What exactly is a Startup?
Hypothetically, one of the most used term among investors and entrepreneurs and arguably the most abused is the word “Startup” (well, somewhere after “Entrepreneur” and a “Business Plan”).
Before we go any further, I want you to answer these two questions (you could drop your answers in the comment section),
- How would you define a startup?
- How does your business embody or distance itself from those characteristics? (if you have a business or are thinking of starting one)
Now, let’s try defining what a Startup is.
Have you ever wondered where the term came from, or where it was used first? I know I have.
Within 1994 and 2004, a lot of Information Technology based companies successfully went public triggering an eagerness for investing in any “dot-com” company. This led to a rapid growth in the value of the Nasdaq composite stock market index (a stock market index which included many internet-based companies) which peaked on March 10, 2000, before crashing.
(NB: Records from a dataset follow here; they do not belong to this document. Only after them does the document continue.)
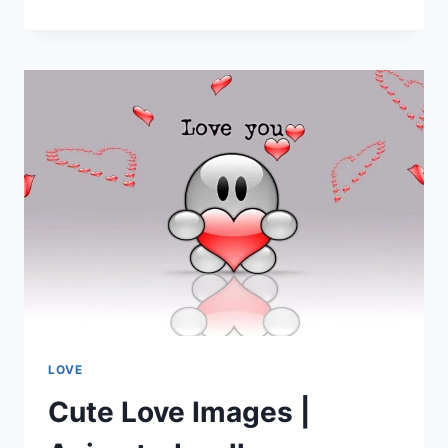
LOVE
IMAGES
|
I
LOVE
YOU
LOVE
Cute Love Images |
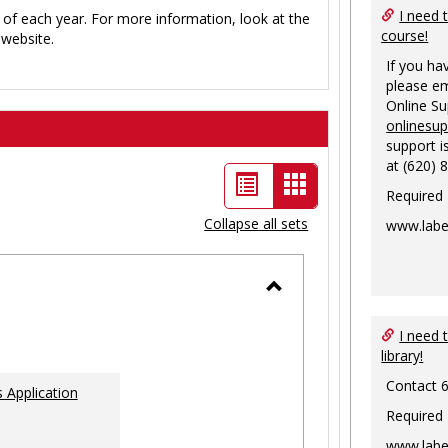
I need 
 of each year. For more information, look at the
course!
website.
If you ha
please em
Online S
onlinesu
support i
at (620) 
List
Card
Required
view
view
Collapse all sets
www.labe
-
selected
Toggle
Ungrouped
I need 
library!
Contact 
 Application
Required
www.labe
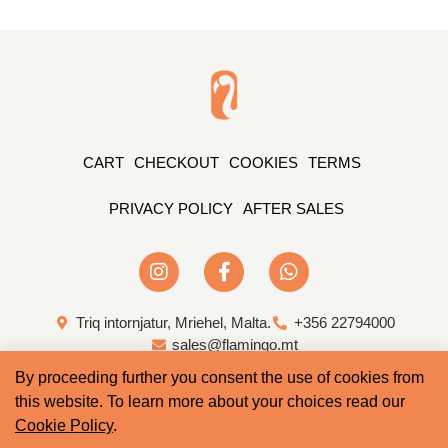
CART
CHECKOUT
COOKIES
TERMS
PRIVACY POLICY
AFTER SALES
Triq intornjatur, Mriehel, Malta.
+356 22794000
sales@flamingo.mt
By proceeding further you consent the use of cookies from
Web Design & Development by Whale
this website. To learn more about your choices read our
Cookie Policy
.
The crash lasted from March 11, 2000, to October 9, 2004 [see dot-com bubble]. This period, referred to as the dot-com bubble popularized the use of the term “Startup” [tekedia]. While, according to startup-book.com, it is stated that the word “Startup” in the business sense was first cited in 1976 on a Forbes article titled “The… unfashionable business of investing in startups in the electronic data processing field”. At this point, it is important to note use of the term “Startup” with relation to ICT.
Since 1976, there has been several definitions of what a Startup is. In fact, the article “But really – how do you define a Startup?” by Sam Dewey summarized that “being a Startup is as much as the mentality than anything”. While true that the definition of a startup is wrapped around a mental attitude of this group of people (by that I mean those within the Startup ecosystem), it sounds a lot like “A startup is defined as the definition given it”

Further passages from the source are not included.